Frequent Heavy Downpours

Map predicting change in downpour frequency, 2040-2070 (map from NOAA Climate.gov)
map from climate.gov

19 March 2014

Here’s something to look forward to … or not!

If you’ve been keeping track of intense downpour events for the past 50 years, as NOAA has, you’ve noticed that they are more frequent in Pittsburgh than they used to be.  This will only get worse.

According to NOAA’s National Climate Assessment, by mid-century the frequency and intensity of heavy rain events will increase dramatically in some parts of the country, especially in Washington, Idaho and western Montana.  The bluest locations on the map will experience two or more additional days per year of record rainfall.

Pittsburgh is not exempt.

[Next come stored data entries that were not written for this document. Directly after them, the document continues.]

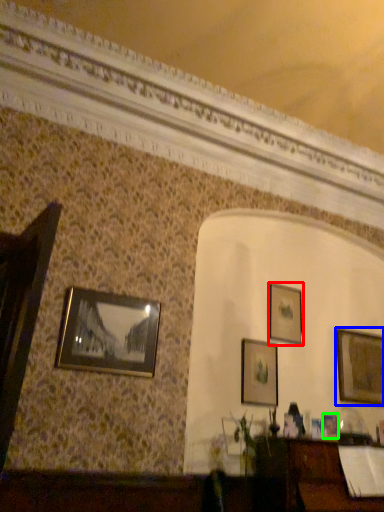 Question: Which object is the farthest from picture frame (highlighted by a red box)? Choose among these: picture frame (highlighted by a blue box) or picture frame (highlighted by a green box).

Choices:
 (A) picture frame
 (B) picture frame

Answer: (B) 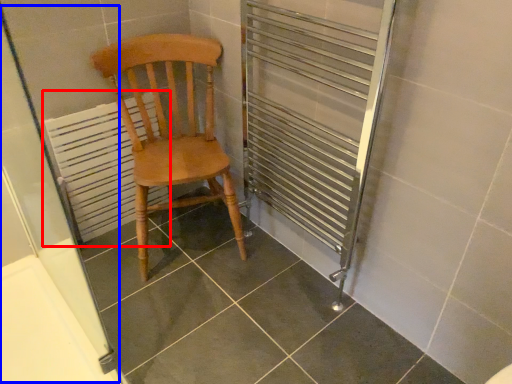 Question: Which object appears closest to the camera in this image, radiator (highlighted by a red box) or screen door (highlighted by a blue box)?

Choices:
 (A) radiator
 (B) screen door

Answer: (B) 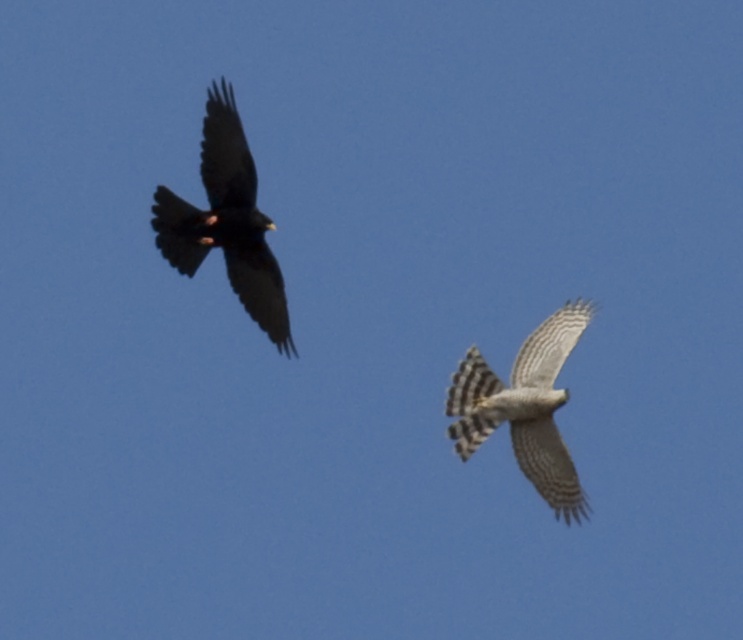 Is dark brown feathers at left positioned in front of gray striped feathers at center?

Yes.

Does point (253, 193) come farther from viewer compared to point (551, 413)?

No, it is in front of (551, 413).

Where is `dark brown feathers at left`? The image size is (743, 640). dark brown feathers at left is located at coordinates (227, 220). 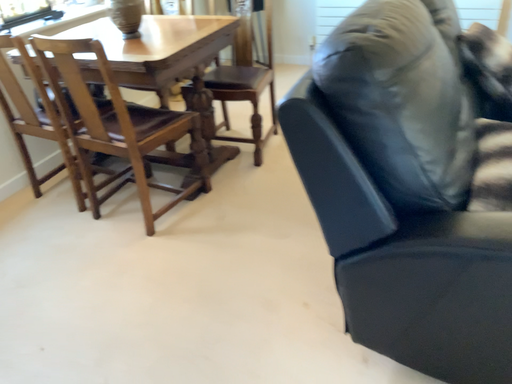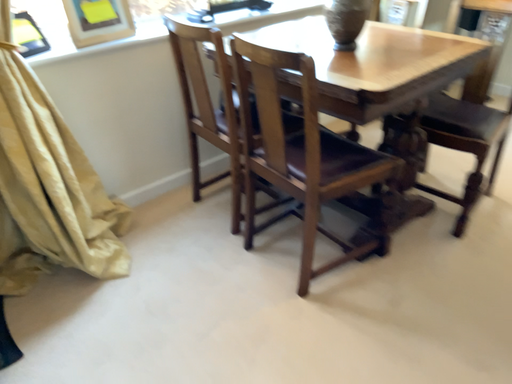 Question: Which way did the camera rotate in the video?

Choices:
 (A) rotated right
 (B) rotated left

Answer: (B) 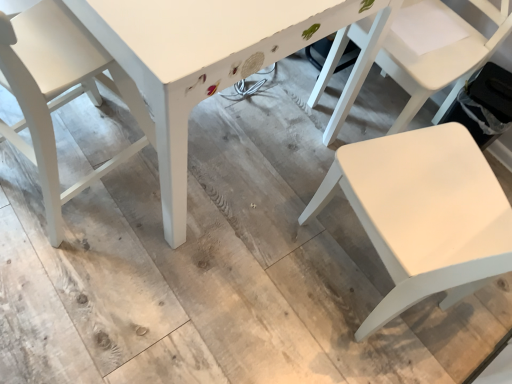 Question: Is white painted wood table at center situated inside white matte chair at lower right, the 2th chair viewed from the right, or outside?

Choices:
 (A) inside
 (B) outside

Answer: (B)

Question: From a real-world perspective, is white painted wood table at center above or below white matte chair at lower right, which is the 2th chair from left to right?

Choices:
 (A) below
 (B) above

Answer: (A)

Question: Which of these objects is positioned closest to the white matte chair at lower right, the 2th chair viewed from the right?

Choices:
 (A) white matte chair at left, which is counted as the 1th chair, starting from the left
 (B) white painted wood table at center
 (C) white matte chair at right, placed as the 1th chair when sorted from right to left

Answer: (C)

Question: Based on their relative distances, which object is farther from the white painted wood table at center?

Choices:
 (A) white matte chair at right, placed as the 1th chair when sorted from right to left
 (B) white matte chair at lower right, which is the 2th chair from left to right
 (C) white matte chair at left, which is counted as the 1th chair, starting from the left

Answer: (B) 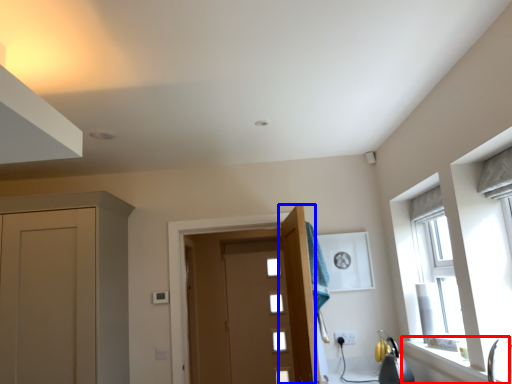 Question: Which object is closer to the camera taking this photo, window sill (highlighted by a red box) or door (highlighted by a blue box)?

Choices:
 (A) window sill
 (B) door

Answer: (A) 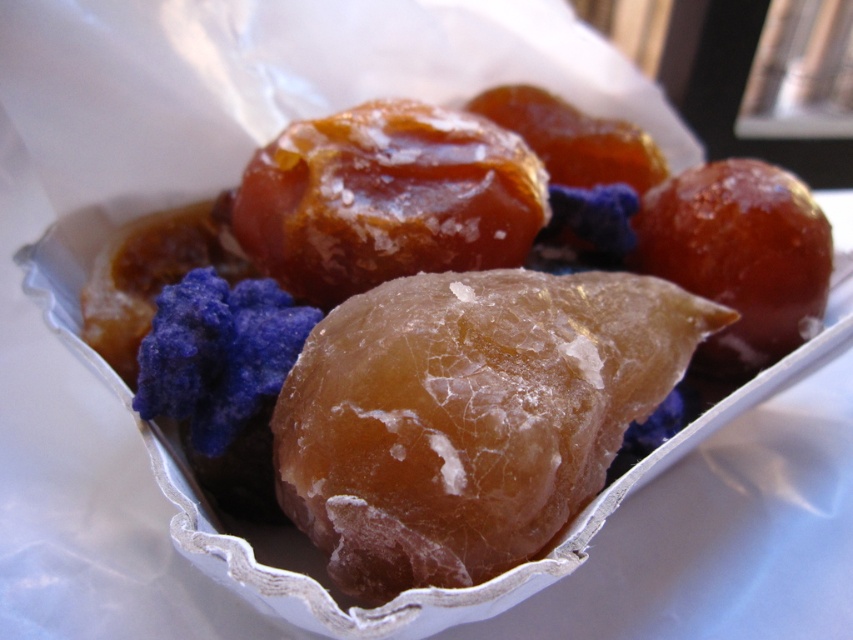 Question: Does glossy caramel treat at center have a greater width compared to glossy caramel candy at center?

Choices:
 (A) no
 (B) yes

Answer: (B)

Question: Does glossy caramel treat at center appear under glossy caramel candy at center?

Choices:
 (A) no
 (B) yes

Answer: (B)

Question: Can you confirm if glossy caramel treat at center is positioned to the right of glossy caramel candy at center?

Choices:
 (A) no
 (B) yes

Answer: (B)

Question: Which point appears farthest from the camera in this image?

Choices:
 (A) (358, 209)
 (B) (397, 104)

Answer: (B) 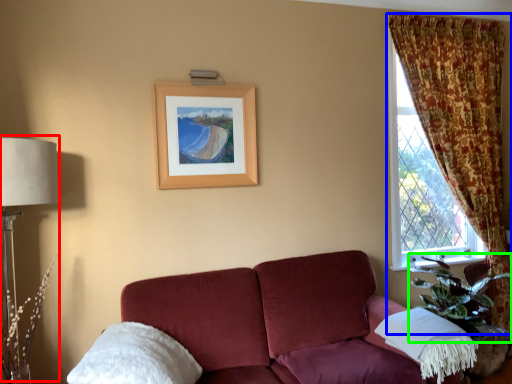 Question: Estimate the real-world distances between objects in this image. Which object is farther from table lamp (highlighted by a red box), curtain (highlighted by a blue box) or plant (highlighted by a green box)?

Choices:
 (A) curtain
 (B) plant

Answer: (A) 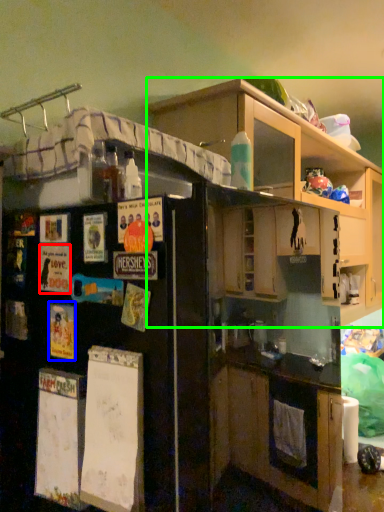 Question: Which object is positioned closest to poster (highlighted by a red box)? Select from poster (highlighted by a blue box) and cabinetry (highlighted by a green box).

Choices:
 (A) poster
 (B) cabinetry

Answer: (A) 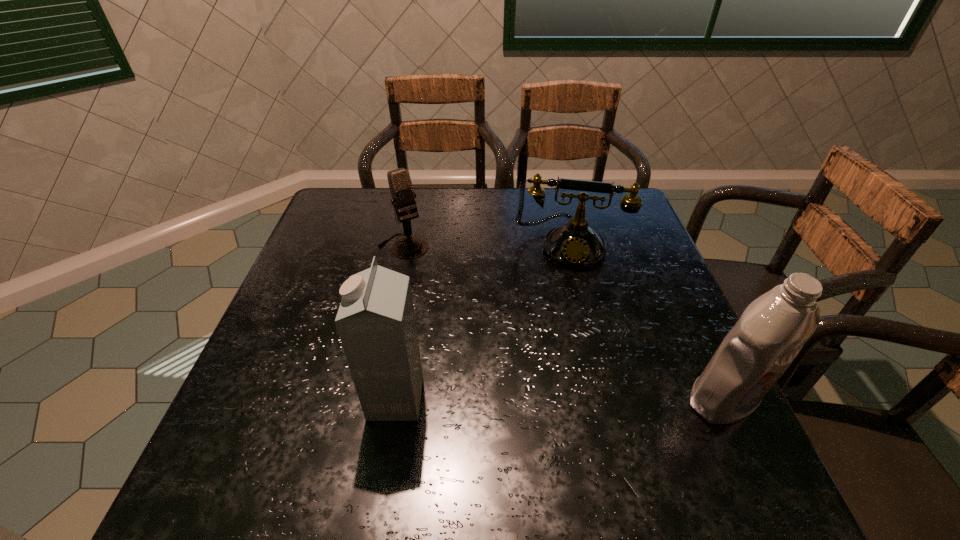 Find the location of a particular element. The height and width of the screenshot is (540, 960). free space that is in between the carton and the detergent is located at coordinates (560, 399).

Image resolution: width=960 pixels, height=540 pixels. I want to click on empty space between the telephone and the carton, so click(482, 321).

This screenshot has height=540, width=960. I want to click on vacant space that is in between the detergent and the telephone, so click(x=646, y=322).

The image size is (960, 540). In order to click on free point between the microphone and the detergent in this screenshot , I will do `click(564, 323)`.

Find the location of `empty space that is in between the telephone and the carton`. empty space that is in between the telephone and the carton is located at coordinates (482, 321).

The image size is (960, 540). I want to click on vacant space in between the microphone and the telephone, so click(486, 245).

Locate an element on the screen. free space between the carton and the telephone is located at coordinates (482, 321).

In order to click on vacant space that's between the telephone and the carton in this screenshot , I will do `click(482, 321)`.

You are a GUI agent. You are given a task and a screenshot of the screen. Output one action in this format:
    pyautogui.click(x=<x>, y=<y>)
    Task: Click on the third closest object to the microphone
    Image resolution: width=960 pixels, height=540 pixels.
    Given the screenshot: What is the action you would take?
    pyautogui.click(x=771, y=331)

Select which object appears as the closest to the telephone. Please provide its 2D coordinates. Your answer should be formatted as a tuple, i.e. [(x, y)], where the tuple contains the x and y coordinates of a point satisfying the conditions above.

[(410, 247)] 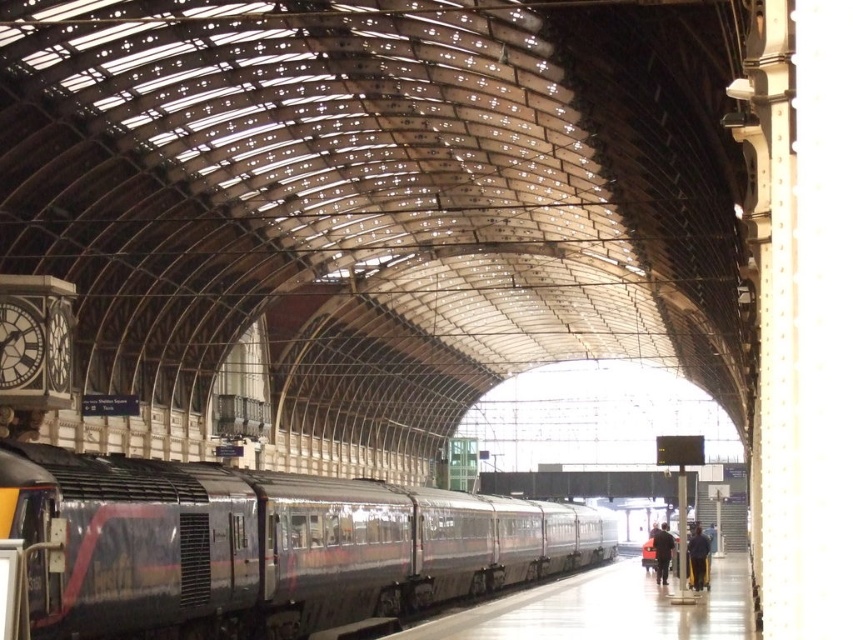 You are standing on the platform of the grand train station. You see a polished dark gray train at center and a dark blue jacket at center. Which object is closer to the ground?

The polished dark gray train at center is closer to the ground because it is positioned below the dark blue jacket at center.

We’ll see an increase in downpours and there will be an even higher frequency north and south of us.  Watch out, Cleveland and West Virginia!

For Allegheny County this map is particularly scary because of our old combined sewer infrastructure (sewage + storm water) that overflows into the rivers after as little as 1/10″ of rainfall.  If you visit our rivers you’ve seen the toilet paper.  The situation is so bad that Allegheny County is under a 2007 EPA consent decree to fix it.  We are not the only city with this problem!

Obviously, the time to fix our sewers is now and the solution has to handle more rain that we get today.

Click here to read more about downpours on NOAA’s website and here for information on Allegheny County’s wet weather problem.

(map from Climate.gov. Click on the image to see the original map and accompanying article)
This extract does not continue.